Start of Block

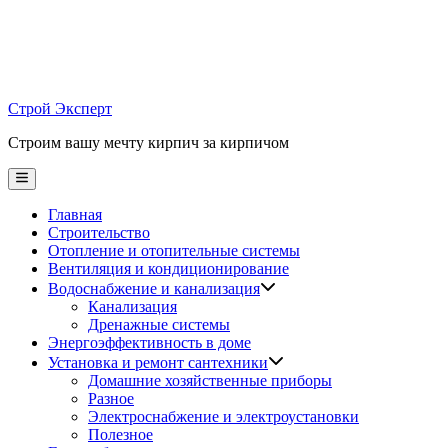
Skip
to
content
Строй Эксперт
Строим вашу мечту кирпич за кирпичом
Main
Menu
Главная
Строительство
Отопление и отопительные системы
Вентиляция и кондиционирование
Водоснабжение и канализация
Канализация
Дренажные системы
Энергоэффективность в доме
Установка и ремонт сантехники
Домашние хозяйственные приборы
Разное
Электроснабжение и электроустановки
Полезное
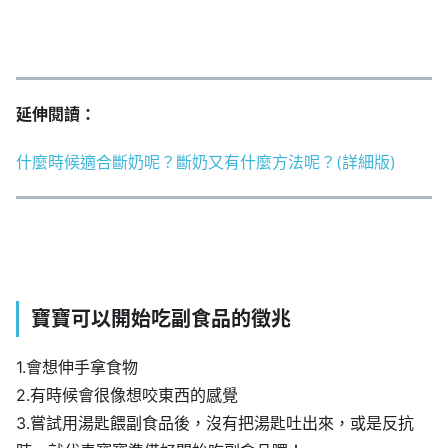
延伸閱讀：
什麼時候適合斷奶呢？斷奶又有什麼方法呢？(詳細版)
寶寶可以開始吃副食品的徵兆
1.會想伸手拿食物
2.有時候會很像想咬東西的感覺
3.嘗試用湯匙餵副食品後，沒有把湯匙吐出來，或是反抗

End of Block
Start of Block

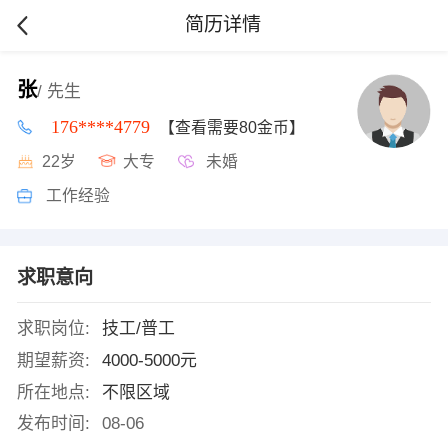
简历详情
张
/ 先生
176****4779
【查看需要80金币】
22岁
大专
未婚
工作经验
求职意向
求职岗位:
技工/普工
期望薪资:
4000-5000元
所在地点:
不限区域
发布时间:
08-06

End of Block

PROBLEM TO WORK ON
Above are the records. Copy word for word only their lines from the one holding "Установка и ремонт сантехники" through the one holding "3.嘗試用湯匙餵副食品後，沒有把湯匙吐出來，或是反抗", both included, and skip the images.

OUTPUT OF THE EXERCISE
Установка и ремонт сантехники
Домашние хозяйственные приборы
Разное
Электроснабжение и электроустановки
Полезное
延伸閱讀：
什麼時候適合斷奶呢？斷奶又有什麼方法呢？(詳細版)
寶寶可以開始吃副食品的徵兆
1.會想伸手拿食物
2.有時候會很像想咬東西的感覺
3.嘗試用湯匙餵副食品後，沒有把湯匙吐出來，或是反抗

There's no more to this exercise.